BEGIN

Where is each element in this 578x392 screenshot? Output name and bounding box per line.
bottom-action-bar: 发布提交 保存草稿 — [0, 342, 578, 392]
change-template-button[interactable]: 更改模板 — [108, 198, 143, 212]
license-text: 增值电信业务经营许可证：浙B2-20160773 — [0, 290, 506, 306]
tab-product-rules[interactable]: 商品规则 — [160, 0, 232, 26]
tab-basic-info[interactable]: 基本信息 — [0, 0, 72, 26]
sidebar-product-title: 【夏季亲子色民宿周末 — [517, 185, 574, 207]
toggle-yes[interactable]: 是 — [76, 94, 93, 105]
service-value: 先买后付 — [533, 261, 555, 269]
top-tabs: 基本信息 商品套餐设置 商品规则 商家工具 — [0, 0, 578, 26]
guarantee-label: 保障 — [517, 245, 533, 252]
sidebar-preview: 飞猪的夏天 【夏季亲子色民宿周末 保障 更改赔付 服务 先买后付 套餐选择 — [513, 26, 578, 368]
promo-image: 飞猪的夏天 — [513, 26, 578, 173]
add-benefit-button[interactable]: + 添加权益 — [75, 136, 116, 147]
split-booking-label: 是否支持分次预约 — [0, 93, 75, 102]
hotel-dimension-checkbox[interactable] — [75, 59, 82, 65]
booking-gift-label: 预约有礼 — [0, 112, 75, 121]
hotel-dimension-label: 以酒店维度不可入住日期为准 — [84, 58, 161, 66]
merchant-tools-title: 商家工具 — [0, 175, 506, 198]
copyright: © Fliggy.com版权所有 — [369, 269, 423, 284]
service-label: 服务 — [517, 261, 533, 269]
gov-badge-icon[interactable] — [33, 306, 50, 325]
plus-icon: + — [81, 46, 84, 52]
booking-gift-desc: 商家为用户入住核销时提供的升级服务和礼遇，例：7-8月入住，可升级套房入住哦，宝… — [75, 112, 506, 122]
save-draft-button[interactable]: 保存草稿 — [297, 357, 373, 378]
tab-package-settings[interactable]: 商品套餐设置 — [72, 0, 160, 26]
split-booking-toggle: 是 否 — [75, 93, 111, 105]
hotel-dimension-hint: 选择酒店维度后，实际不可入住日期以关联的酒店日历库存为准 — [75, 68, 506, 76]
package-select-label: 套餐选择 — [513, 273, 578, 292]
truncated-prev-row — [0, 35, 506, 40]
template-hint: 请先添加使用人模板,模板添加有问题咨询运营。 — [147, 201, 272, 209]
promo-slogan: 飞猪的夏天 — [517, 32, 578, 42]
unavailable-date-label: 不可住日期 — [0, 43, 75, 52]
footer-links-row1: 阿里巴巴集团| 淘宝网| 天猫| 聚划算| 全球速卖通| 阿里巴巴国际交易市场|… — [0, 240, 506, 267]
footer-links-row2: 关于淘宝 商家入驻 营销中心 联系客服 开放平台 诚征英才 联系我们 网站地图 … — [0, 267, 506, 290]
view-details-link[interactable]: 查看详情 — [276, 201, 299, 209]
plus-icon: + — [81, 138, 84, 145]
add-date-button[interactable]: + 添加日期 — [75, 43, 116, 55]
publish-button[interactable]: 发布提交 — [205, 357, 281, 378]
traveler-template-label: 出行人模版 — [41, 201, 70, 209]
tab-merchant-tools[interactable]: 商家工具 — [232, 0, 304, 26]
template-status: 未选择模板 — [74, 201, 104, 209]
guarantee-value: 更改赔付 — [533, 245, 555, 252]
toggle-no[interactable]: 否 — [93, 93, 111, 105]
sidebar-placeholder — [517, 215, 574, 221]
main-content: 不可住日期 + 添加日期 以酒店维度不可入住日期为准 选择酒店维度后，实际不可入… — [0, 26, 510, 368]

END
BEGIN

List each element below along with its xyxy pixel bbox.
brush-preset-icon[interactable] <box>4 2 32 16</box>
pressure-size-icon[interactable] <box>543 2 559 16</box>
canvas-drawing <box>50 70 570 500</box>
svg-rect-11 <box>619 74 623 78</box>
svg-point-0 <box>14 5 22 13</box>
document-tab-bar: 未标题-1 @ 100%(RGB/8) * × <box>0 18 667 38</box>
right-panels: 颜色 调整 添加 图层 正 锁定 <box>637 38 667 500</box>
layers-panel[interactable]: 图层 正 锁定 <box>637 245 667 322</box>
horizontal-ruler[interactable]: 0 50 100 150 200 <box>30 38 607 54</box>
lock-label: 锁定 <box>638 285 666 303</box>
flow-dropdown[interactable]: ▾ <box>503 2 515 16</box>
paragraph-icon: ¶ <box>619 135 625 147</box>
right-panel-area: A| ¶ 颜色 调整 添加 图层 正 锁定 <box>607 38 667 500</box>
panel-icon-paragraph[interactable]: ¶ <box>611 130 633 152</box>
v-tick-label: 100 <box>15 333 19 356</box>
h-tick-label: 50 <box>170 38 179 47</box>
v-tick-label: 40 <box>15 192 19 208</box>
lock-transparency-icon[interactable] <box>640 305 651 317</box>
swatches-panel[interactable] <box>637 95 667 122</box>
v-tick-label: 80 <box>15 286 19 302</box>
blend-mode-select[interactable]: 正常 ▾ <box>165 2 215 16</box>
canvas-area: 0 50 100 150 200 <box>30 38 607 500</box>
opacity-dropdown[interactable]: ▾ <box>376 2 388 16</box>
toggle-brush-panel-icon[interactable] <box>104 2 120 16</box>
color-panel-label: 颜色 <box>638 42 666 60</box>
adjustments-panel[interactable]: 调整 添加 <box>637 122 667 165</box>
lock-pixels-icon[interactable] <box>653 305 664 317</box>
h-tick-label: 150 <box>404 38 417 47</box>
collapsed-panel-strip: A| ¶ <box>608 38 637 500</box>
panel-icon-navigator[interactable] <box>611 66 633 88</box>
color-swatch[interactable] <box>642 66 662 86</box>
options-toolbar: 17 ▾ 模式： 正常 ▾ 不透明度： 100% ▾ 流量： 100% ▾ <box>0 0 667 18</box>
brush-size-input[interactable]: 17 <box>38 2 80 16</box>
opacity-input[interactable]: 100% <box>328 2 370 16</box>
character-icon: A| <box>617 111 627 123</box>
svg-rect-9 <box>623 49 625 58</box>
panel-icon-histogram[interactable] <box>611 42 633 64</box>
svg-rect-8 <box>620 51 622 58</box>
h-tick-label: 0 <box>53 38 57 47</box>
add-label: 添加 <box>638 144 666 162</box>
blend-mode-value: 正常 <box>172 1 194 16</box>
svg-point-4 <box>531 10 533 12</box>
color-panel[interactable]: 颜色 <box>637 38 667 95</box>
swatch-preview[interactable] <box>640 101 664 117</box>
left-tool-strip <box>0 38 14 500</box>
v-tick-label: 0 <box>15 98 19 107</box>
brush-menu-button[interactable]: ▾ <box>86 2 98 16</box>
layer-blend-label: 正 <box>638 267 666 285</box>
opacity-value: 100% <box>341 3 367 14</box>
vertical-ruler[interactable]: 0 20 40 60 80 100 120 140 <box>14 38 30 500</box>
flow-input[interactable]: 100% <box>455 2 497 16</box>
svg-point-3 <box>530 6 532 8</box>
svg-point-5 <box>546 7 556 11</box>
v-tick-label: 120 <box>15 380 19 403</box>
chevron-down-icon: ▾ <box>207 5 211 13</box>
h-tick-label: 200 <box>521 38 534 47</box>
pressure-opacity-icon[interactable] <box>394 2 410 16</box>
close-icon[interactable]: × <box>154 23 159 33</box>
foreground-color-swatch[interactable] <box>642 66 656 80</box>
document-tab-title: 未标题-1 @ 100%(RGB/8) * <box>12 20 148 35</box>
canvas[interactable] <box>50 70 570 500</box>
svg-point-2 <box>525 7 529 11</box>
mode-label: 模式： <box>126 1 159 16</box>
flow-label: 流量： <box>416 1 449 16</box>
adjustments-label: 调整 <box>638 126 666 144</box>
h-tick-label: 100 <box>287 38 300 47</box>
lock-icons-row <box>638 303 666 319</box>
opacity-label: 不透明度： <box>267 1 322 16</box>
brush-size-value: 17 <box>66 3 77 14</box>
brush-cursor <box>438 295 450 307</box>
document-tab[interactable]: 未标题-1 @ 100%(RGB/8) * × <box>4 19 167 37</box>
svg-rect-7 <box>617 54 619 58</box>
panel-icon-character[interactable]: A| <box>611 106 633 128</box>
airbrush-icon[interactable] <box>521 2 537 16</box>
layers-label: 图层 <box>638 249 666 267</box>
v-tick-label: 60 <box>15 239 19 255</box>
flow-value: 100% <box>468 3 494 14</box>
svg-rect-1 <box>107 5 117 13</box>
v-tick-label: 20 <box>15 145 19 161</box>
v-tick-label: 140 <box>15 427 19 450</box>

END
BEGIN

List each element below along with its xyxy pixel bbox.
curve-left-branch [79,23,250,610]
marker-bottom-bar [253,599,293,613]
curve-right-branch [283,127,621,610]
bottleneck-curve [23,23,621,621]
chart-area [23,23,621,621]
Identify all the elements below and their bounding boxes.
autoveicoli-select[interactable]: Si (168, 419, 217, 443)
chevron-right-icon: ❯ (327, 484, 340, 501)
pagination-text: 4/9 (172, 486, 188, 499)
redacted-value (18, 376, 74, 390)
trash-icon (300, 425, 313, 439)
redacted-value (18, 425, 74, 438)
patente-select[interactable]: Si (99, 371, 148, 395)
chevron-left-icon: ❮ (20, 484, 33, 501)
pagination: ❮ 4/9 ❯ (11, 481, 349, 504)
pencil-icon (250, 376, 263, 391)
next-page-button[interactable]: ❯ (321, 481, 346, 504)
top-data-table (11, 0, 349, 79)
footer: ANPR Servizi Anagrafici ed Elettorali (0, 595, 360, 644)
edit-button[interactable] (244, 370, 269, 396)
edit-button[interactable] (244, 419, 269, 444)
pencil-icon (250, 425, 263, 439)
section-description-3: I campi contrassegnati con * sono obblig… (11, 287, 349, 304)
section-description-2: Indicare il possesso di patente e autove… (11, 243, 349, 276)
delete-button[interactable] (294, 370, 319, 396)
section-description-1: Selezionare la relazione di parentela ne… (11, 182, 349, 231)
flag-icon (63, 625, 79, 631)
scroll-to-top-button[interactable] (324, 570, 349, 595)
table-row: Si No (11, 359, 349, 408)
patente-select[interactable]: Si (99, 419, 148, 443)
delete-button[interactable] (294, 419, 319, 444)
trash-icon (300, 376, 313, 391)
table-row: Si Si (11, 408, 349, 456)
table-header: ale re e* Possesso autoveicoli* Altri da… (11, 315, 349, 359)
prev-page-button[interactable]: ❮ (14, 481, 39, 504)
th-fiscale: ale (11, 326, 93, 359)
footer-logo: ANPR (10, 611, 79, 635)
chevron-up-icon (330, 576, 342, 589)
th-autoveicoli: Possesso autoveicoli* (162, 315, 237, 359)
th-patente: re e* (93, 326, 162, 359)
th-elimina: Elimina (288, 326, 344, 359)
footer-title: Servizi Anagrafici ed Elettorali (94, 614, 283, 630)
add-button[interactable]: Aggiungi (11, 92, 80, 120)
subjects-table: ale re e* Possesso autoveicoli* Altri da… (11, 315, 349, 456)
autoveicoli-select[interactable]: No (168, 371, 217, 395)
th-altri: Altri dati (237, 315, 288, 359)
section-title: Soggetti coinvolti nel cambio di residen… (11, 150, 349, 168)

END

Which lines of the data include the word "ANPR"? Copy each one.

footer: ANPR Servizi Anagrafici ed Elettorali (0, 595, 360, 644)
footer-logo: ANPR (10, 611, 79, 635)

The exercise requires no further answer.